| How to complete this task |
Starting with the line that includes "Content Creation (69, 1033)", write out every remaining line of the records below exactly as it appears, leaving out any images.

-- Opening Marker --

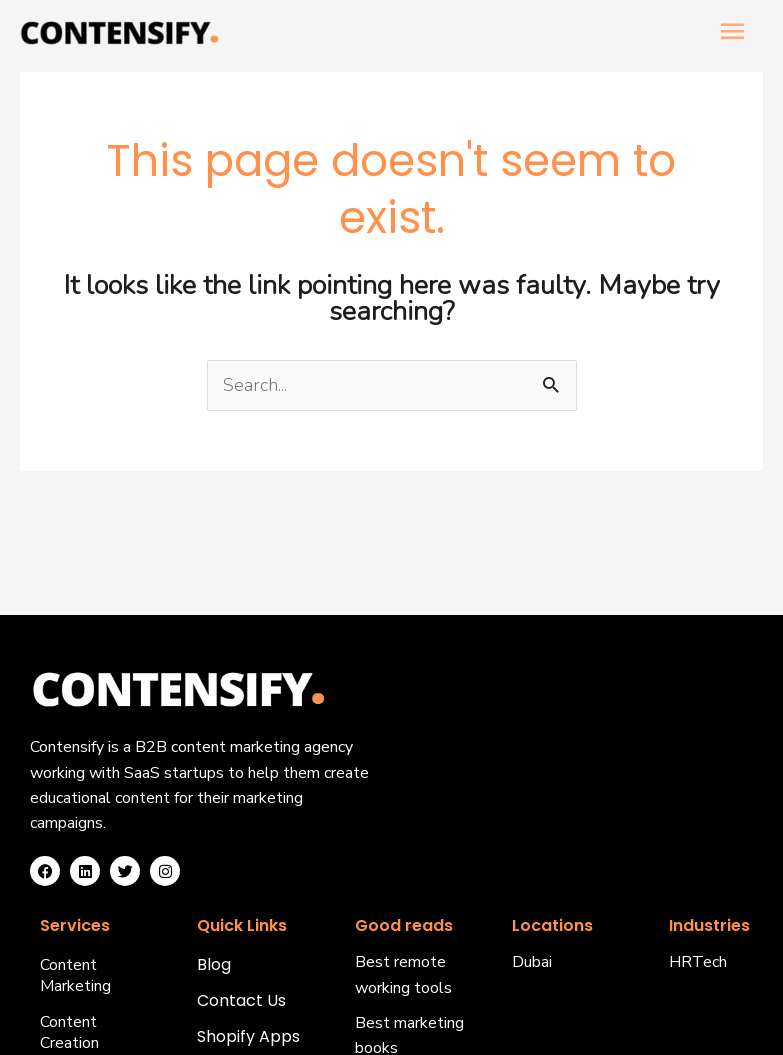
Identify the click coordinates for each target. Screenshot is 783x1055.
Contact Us (241, 1001)
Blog (214, 965)
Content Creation (69, 1033)
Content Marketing (75, 976)
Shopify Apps (248, 1037)
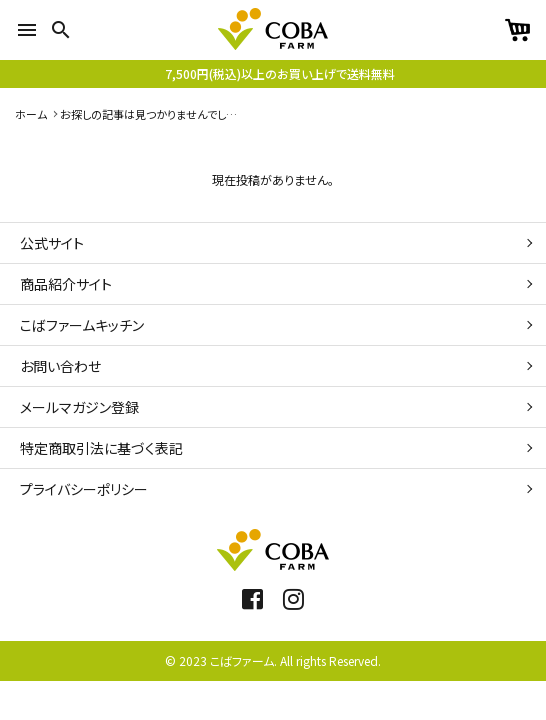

-- Closing Marker --

| The answer |
Content Creation (69, 1033)
Content Marketing (75, 976)
Shopify Apps (248, 1037)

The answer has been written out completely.